WHAT YOU WILL DO -
Write out the records below from the first line through the line containing "absența sprijinului USR, guvernul", leaving out any pictures.

(Items from a data source)
________________________________________

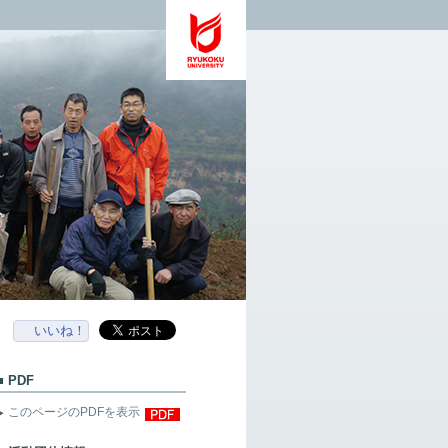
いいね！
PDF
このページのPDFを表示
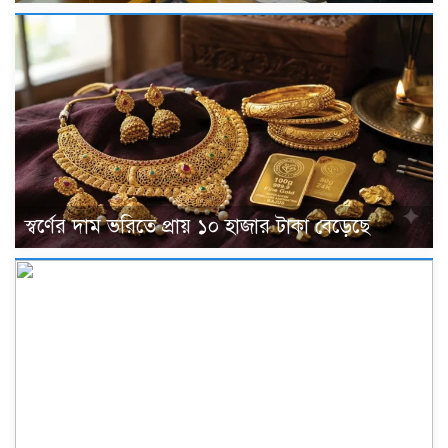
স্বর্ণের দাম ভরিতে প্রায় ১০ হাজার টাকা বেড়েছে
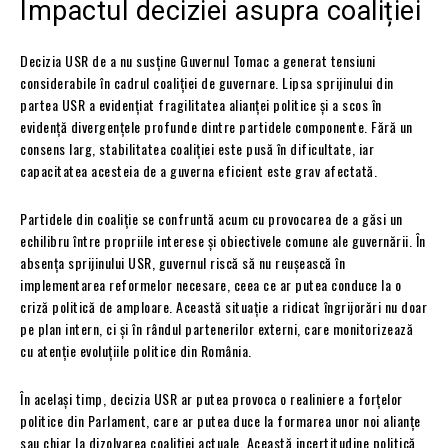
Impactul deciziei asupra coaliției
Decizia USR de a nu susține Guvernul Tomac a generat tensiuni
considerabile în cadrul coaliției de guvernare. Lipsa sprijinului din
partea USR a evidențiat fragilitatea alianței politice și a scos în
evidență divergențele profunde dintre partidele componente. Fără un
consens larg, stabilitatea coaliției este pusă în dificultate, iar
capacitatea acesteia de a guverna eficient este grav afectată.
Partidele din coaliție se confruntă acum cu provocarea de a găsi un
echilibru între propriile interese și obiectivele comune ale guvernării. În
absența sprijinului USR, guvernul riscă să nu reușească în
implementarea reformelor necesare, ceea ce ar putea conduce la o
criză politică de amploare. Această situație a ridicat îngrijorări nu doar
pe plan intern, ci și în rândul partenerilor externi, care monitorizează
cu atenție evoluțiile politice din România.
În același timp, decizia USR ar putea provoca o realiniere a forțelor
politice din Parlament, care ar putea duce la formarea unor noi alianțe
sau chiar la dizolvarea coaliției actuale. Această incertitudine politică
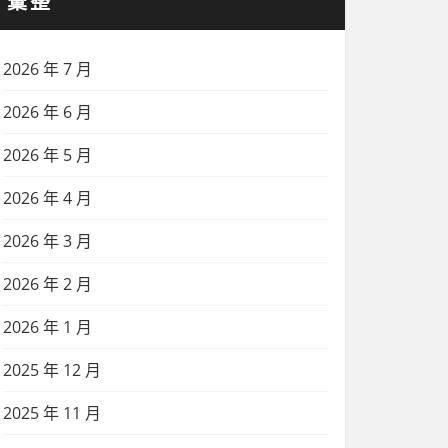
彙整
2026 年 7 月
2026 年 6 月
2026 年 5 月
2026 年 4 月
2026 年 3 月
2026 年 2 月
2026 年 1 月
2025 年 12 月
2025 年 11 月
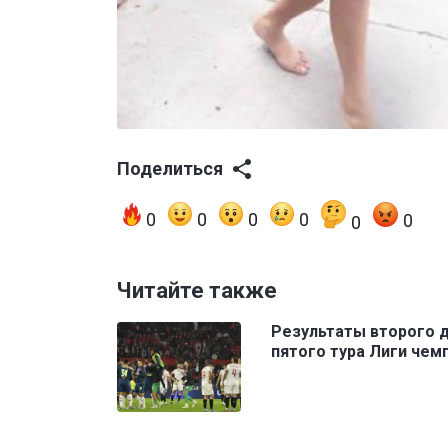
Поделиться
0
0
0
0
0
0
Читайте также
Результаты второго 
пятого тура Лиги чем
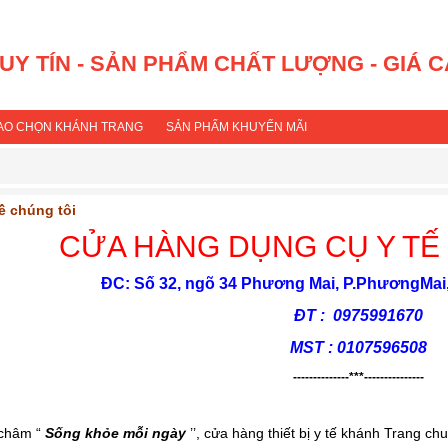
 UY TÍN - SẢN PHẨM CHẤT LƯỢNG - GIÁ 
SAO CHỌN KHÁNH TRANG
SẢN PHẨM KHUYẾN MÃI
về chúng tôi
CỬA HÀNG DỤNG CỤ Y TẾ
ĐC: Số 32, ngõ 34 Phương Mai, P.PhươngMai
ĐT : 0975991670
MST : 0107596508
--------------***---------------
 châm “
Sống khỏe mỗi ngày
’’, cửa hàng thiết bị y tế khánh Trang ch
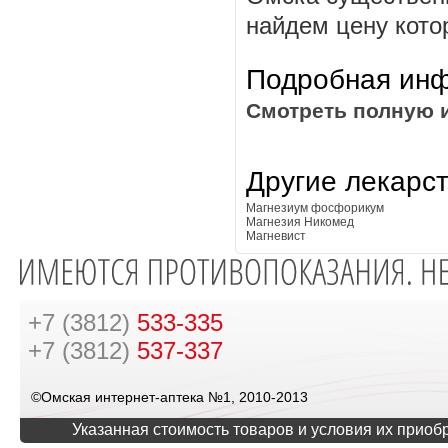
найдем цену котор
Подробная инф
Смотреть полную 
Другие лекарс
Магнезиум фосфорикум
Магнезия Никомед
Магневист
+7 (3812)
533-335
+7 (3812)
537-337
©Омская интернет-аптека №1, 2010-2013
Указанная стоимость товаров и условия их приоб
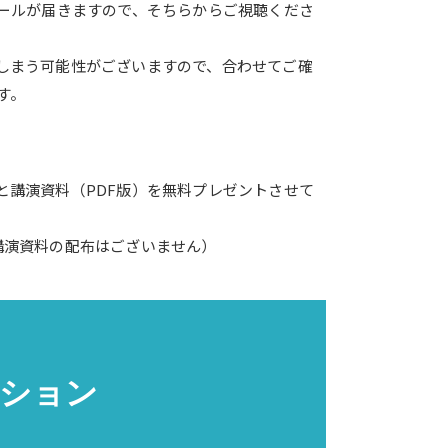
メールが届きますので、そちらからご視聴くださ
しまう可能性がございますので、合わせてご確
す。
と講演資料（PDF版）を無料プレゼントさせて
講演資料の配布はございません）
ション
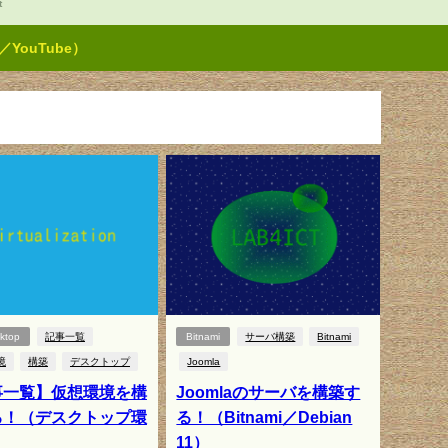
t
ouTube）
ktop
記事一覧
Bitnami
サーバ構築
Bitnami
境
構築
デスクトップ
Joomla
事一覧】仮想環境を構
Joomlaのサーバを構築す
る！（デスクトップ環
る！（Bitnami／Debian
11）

________________________________________

ANSWER TO THIS PROBLEM -
いいね！
PDF
このページのPDFを表示
স্বর্ণের দাম ভরিতে প্রায় ১০ হাজার টাকা বেড়েছে
Impactul deciziei asupra coaliției
Decizia USR de a nu susține Guvernul Tomac a generat tensiuni
considerabile în cadrul coaliției de guvernare. Lipsa sprijinului din
partea USR a evidențiat fragilitatea alianței politice și a scos în
evidență divergențele profunde dintre partidele componente. Fără un
consens larg, stabilitatea coaliției este pusă în dificultate, iar
capacitatea acesteia de a guverna eficient este grav afectată.
Partidele din coaliție se confruntă acum cu provocarea de a găsi un
echilibru între propriile interese și obiectivele comune ale guvernării. În
absența sprijinului USR, guvernul riscă să nu reușească în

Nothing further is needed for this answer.